The 4-story library is 270000 sqft and contains close to a million volumes split between a browsing level and an automated retrieval system (ARC). The building was designed to contain 520 computer stations, 1,500 network connections, wireless internet, and a 70-seat teleconferencing room. The computer stations are broken down into a video studio, 6 computer classrooms, and 3 large computer labs.

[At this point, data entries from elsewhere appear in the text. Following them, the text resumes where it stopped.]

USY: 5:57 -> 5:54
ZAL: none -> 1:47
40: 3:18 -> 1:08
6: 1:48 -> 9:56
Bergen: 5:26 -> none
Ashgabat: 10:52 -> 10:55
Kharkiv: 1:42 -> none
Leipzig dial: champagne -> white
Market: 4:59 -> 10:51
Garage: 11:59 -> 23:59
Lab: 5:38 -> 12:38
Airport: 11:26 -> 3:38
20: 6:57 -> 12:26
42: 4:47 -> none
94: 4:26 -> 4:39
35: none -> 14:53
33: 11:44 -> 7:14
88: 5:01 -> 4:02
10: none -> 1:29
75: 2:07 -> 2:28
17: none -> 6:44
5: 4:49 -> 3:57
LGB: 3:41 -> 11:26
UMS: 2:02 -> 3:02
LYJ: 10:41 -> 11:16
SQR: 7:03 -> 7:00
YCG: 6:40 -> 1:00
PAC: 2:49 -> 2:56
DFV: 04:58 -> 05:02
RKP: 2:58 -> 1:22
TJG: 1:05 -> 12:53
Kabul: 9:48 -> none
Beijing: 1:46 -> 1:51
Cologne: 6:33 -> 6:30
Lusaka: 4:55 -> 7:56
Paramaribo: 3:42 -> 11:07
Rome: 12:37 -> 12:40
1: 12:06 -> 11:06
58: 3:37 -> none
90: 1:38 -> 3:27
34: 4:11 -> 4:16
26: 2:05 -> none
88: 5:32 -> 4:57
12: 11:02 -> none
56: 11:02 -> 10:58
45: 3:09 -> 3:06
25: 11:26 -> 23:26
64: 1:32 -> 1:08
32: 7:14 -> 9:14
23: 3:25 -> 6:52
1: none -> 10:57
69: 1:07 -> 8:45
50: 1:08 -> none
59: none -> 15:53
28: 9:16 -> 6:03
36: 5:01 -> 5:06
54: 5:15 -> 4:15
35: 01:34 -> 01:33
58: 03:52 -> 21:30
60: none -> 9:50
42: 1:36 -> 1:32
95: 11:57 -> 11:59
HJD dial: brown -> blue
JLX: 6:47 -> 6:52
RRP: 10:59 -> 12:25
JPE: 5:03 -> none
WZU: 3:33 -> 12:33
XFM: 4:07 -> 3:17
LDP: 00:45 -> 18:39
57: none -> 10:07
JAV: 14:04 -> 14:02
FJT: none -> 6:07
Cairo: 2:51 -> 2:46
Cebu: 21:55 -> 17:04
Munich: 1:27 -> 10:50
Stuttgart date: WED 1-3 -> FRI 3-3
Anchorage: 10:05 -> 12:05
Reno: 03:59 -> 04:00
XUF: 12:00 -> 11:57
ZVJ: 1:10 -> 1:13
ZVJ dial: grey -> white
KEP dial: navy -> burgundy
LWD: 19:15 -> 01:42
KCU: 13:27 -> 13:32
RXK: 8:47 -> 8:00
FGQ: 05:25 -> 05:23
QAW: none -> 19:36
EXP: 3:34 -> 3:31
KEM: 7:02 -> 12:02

In addition to library collections, the Halle Library hosts other university resources, including an IT help desk, the Holman Success Center, the Academic Projects Center, and the University Writing Center.

The library features an electronic carillon, which is heard from over 1.5 mi away. Additional amenities include a 100-seat auditorium, meeting rooms, and a cafe.

== Collection ==
Halle Library holds a large collection of children's literature, one of the largest in the United States. The Education Resources Collection complements the children's literature collection, with textbooks and lesson plans for K-12 teachers. These collections reflect EMU's origins as a teachers' college and the continued focus on education programs. The library is also a member of the Federal Depository Library Program.

The library building was designed around the Automated Retrieval Collection (ARC), an automated storage and retrieval system. The ARC is three stories underground, with a capacity of 800,000 items, and is integrated with the library catalog. Items requested from the ARC are available within an hour.

Halle Library was the second university library in the United States to successfully implement an automated storage and retrieval system, after the University Library at California State University, Northridge. The technology of the Halle Library ARC is based on a commercial system for storing small automotive parts.

==Namesake==

The library is named after Bruce Halle, the founder of Discount Tire, and a graduate of Eastern Michigan University. Halle enrolled at the Michigan State Normal College, as EMU was then known, in 1948. Halle withdrew from college before graduating to enlist in the Marine Corps. He returned to the university after his service, and graduated in 1956 with a BBA. Halle went on to open the first Discount Tire store in nearby Ann Arbor, expanding into a national chain, which he remained in control of until his death in 2018.